There is currently some activity in the area of operator-controlled Wi-Fi in several standardization organizations. In 3GPP, activities to connect Wi-Fi access points to the 3GPP-specified core network is pursued, and in Wi-Fi Alliance (WFA) activities related to certification of Wi-Fi products are undertaken, which to some extent also is driven from the need to make Wi-Fi a viable wireless technology for cellular operators to support high bandwidth offerings in their networks. The term Wi-Fi offload is commonly used and points towards the situation that cellular network operators seek means to offload traffic from their cellular networks to Wi-Fi, e.g., in peak-traffic-hours and in situations when the cellular network for one reason or another needs to be off-loaded, e.g., to provide requested quality of service, maximize bandwidth or simply for coverage.

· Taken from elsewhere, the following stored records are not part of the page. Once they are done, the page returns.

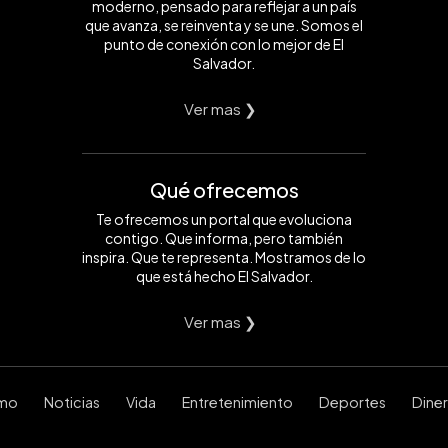
moderno, pensado para reflejar a un país
que avanza, se reinventa y se une. Somos el
punto de conexión con lo mejor de El
Salvador.
Ver mas ❯
Qué ofrecemos
Te ofrecemos un portal que evoluciona
contigo. Que informa, pero también
inspira. Que te representa. Mostramos de lo
que está hecho El Salvador.
Ver mas ❯
smo
Noticias
Vida
Entretenimiento
Deportes
Dine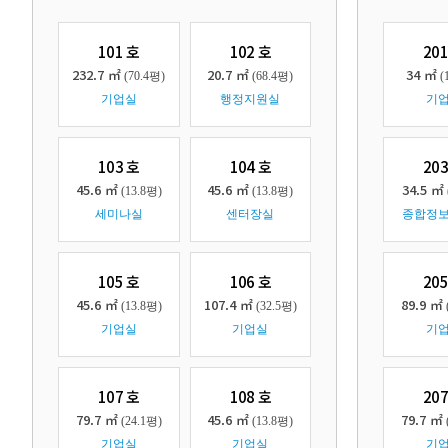
101 호
102 호
201
232.7 ㎡
20.7 ㎡
34 ㎡
(70.4평)
(68.4평)
(
기업실
행정지원실
기
103 호
104 호
203
45.6 ㎡
45.6 ㎡
34.5 ㎡
(13.8평)
(13.8평)
세미나실
센터장실
종합정
105 호
106 호
205
45.6 ㎡
107.4 ㎡
89.9 ㎡
(13.8평)
(32.5평)
기업실
기업실
기
107 호
108 호
207
79.7 ㎡
45.6 ㎡
79.7 ㎡
(24.1평)
(13.8평)
기업실
기업실
기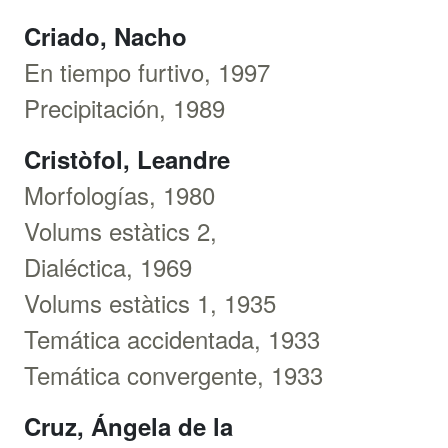
Criado, Nacho
En tiempo furtivo, 1997
Precipitación, 1989
Cristòfol, Leandre
Morfologías, 1980
Volums estàtics 2,
Dialéctica, 1969
Volums estàtics 1, 1935
Temática accidentada, 1933
Temática convergente, 1933
Cruz, Ángela de la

Most current Wi-Fi and current other Wireless Local Area Network (WLAN) deployments are totally separate from mobile networks, and may be seen as non-integrated from the terminal perspective. Most Operating Systems (OS) for UEs, such as Android™ and ioS®, support a simple Wi-Fi offloading mechanism where a UE immediately switches all its IP traffic to a Wi-Fi network upon a detection of a suitable network with a received signal strength above a certain level. Henceforth, the decision to offload to a Wi-Fi or not is referred to as access selection strategy and the term “Wi-Fi-if-coverage” is used to refer to the aforementioned strategy of selecting Wi-Fi whenever such a network is detected.
A problem is that a UE with a mobility policy implying offloading to a cell in another radio access network, or to a cell of the same radio access network may be “ping-ponged” back and forth between cells. This so-called ping-pong effect results in degraded performance of the UE and of the involved radio access network(s). For example, the ping-ponging may result in service interruptions as well as generate considerable unnecessary signalling.